Chayan Majumder

and 3 more

Autism spectrum disorder (ASD) is a neurodevelopmental disorder characterized by difficulties in speech, communication, social interaction, and repetitive behaviors. These challenges hinder language and cognitive development. ASD manifests itself in a wide range of symptoms of varying severity, making it difficult to pinpoint a single cause. Despite numerous efforts, the underlying cause of autism remains unknown. It has been hypothesized that ASD is due to impairment in prediction. The brain constantly processes information and makes predictions about the natural world, which is essential for functioning and habituation. When prediction mechanisms are impaired, the world may feel overwhelming, unpredictable and magical. This has led to the hypothesis about prediction impairment. However, the ability to predict in individuals with ASD has not been extensively studied, particularly across different age groups. In this paper, we developed a machine learning based video game to evaluate the prediction abilities of children with ASD and neurotypical (NT) participants, across two different age groups. We selected subjects from 4 to 7 years and 8 to 12 years, based on the severity of their condition. The study included 12 ASD and 12 NT children aged 4 to 7 years, and 16 ASD and 16 NT children aged 8 to 12 years, all chosen based on specific inclusion and exclusion criteria.
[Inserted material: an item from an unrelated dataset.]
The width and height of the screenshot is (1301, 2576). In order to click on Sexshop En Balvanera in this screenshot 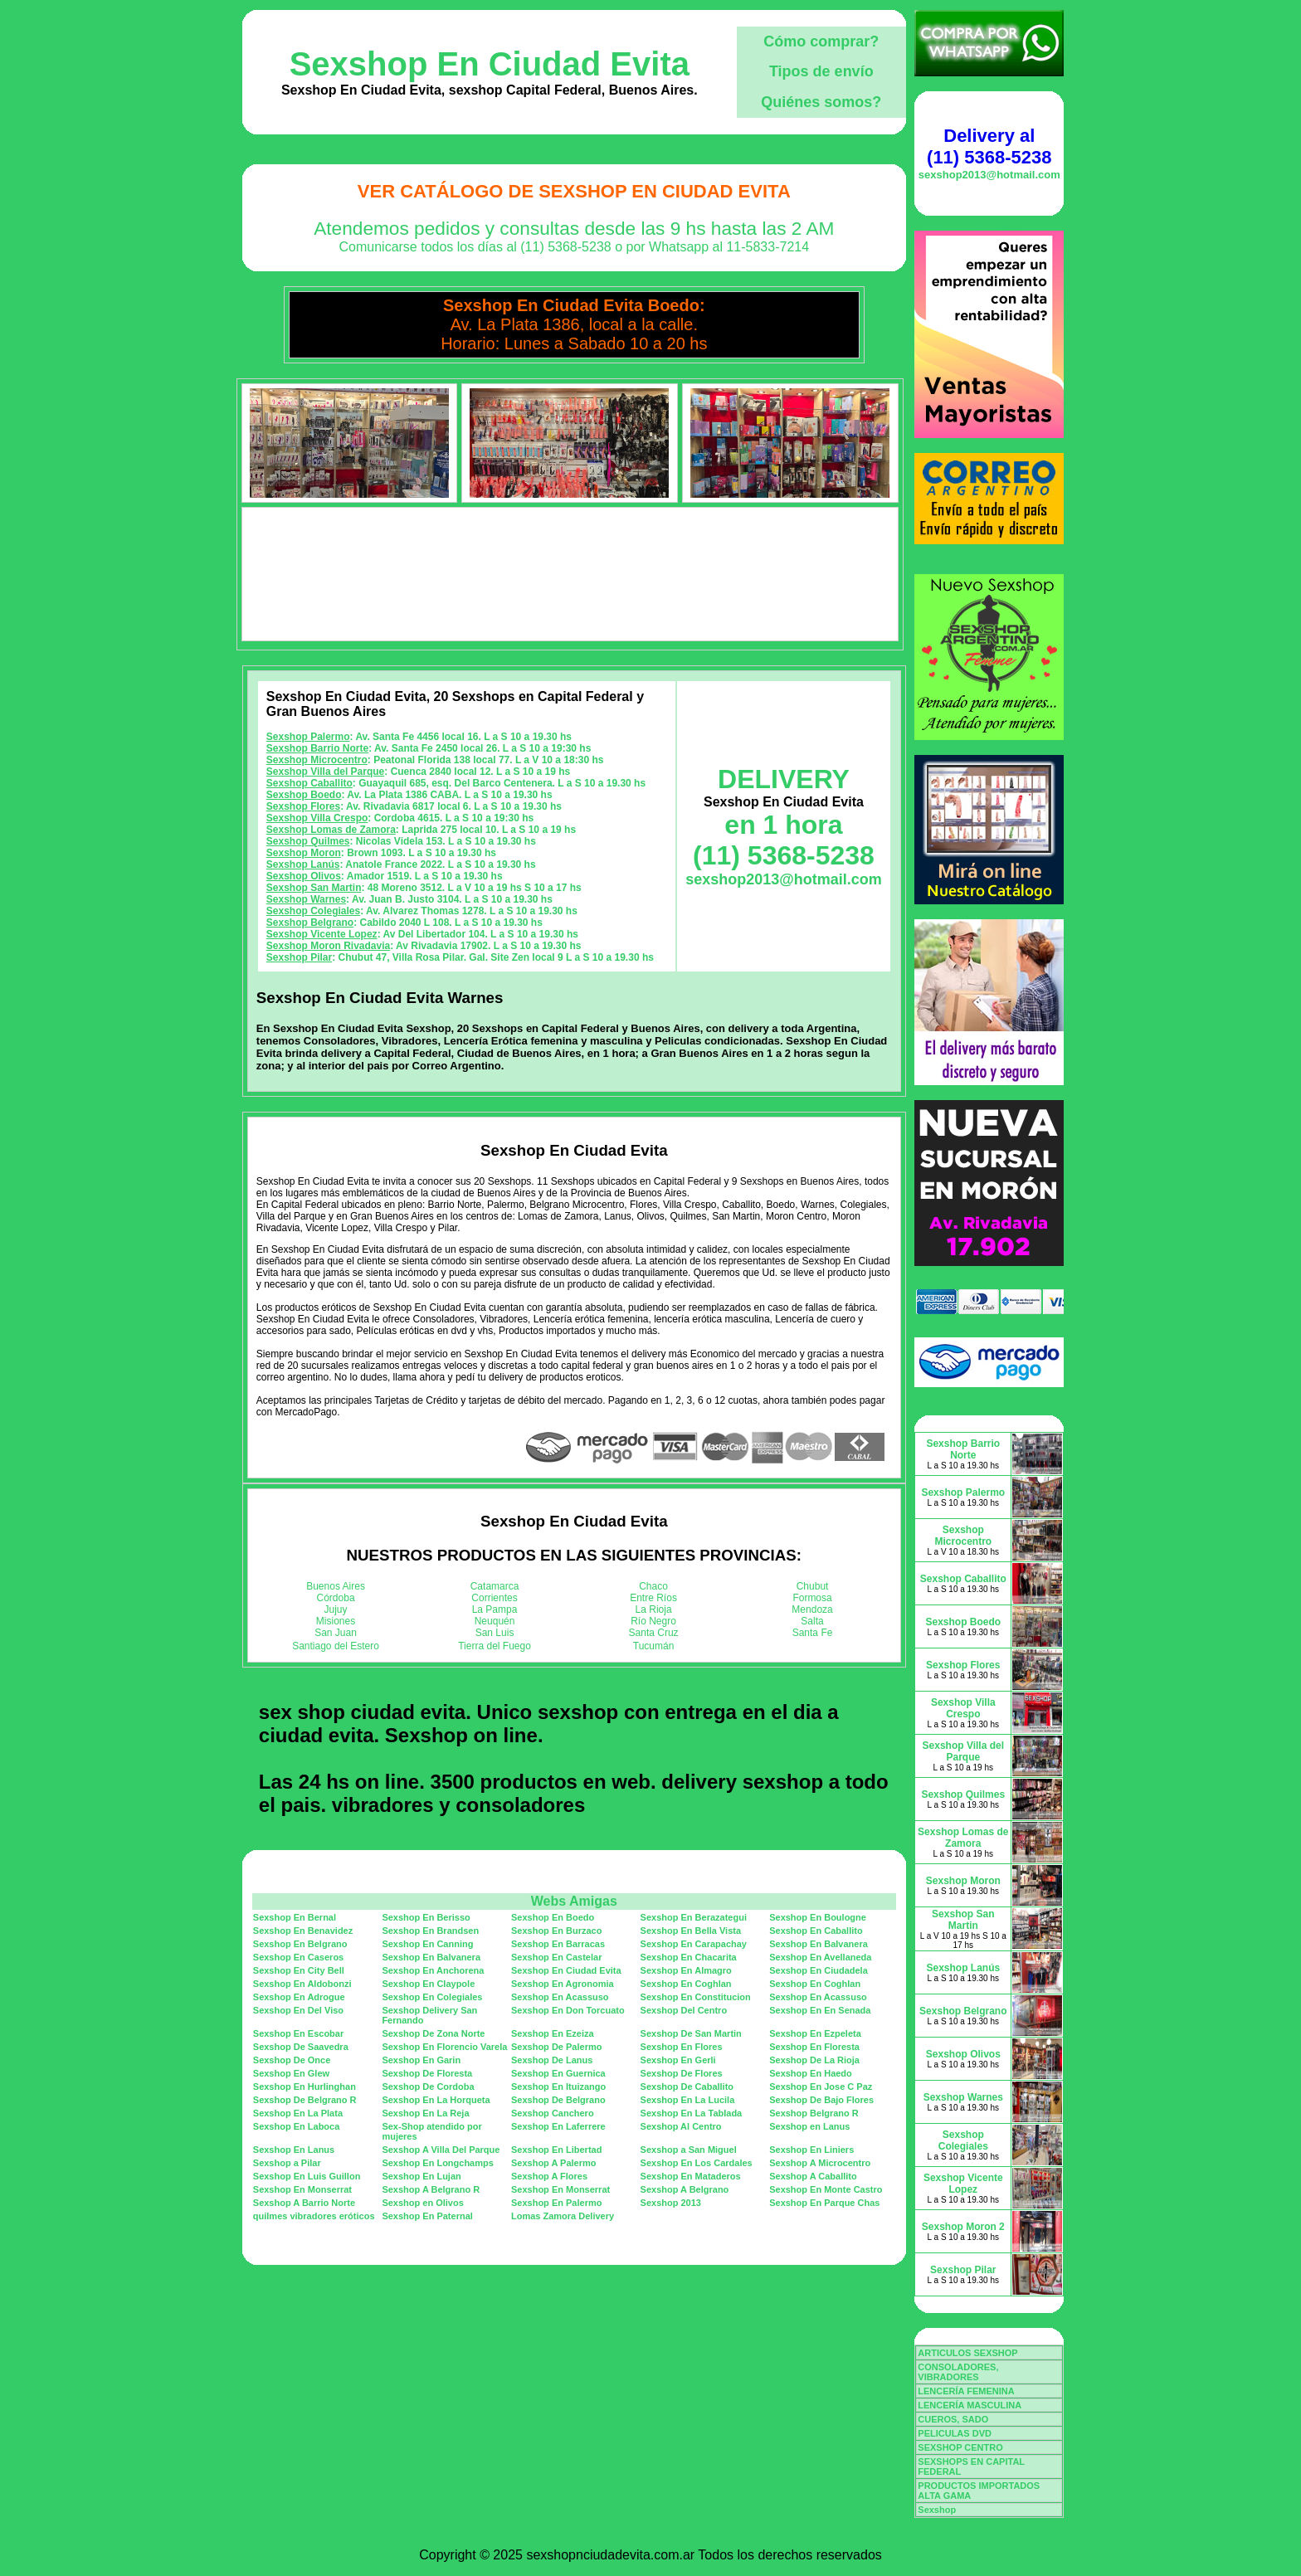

Results showed that prediction abilities in the 4-7 age group were significantly lower in ASD children compared to their NT counterparts. However, in the 8-12 age group, ASD children's prediction abilities improved significantly, almost matching NT children in some cases. The study also compared ASD and NT participants within each age group, across various parameters such as success rate, prediction response rate, and accurate response rate. It is observed that the gap between ASD and NT subjects closed significantly for all three parameters with age progression. Also, preliminary usability studies suggest that this tablet-based system has the potential to enhance task performance making it a valuable complementary tool for therapists.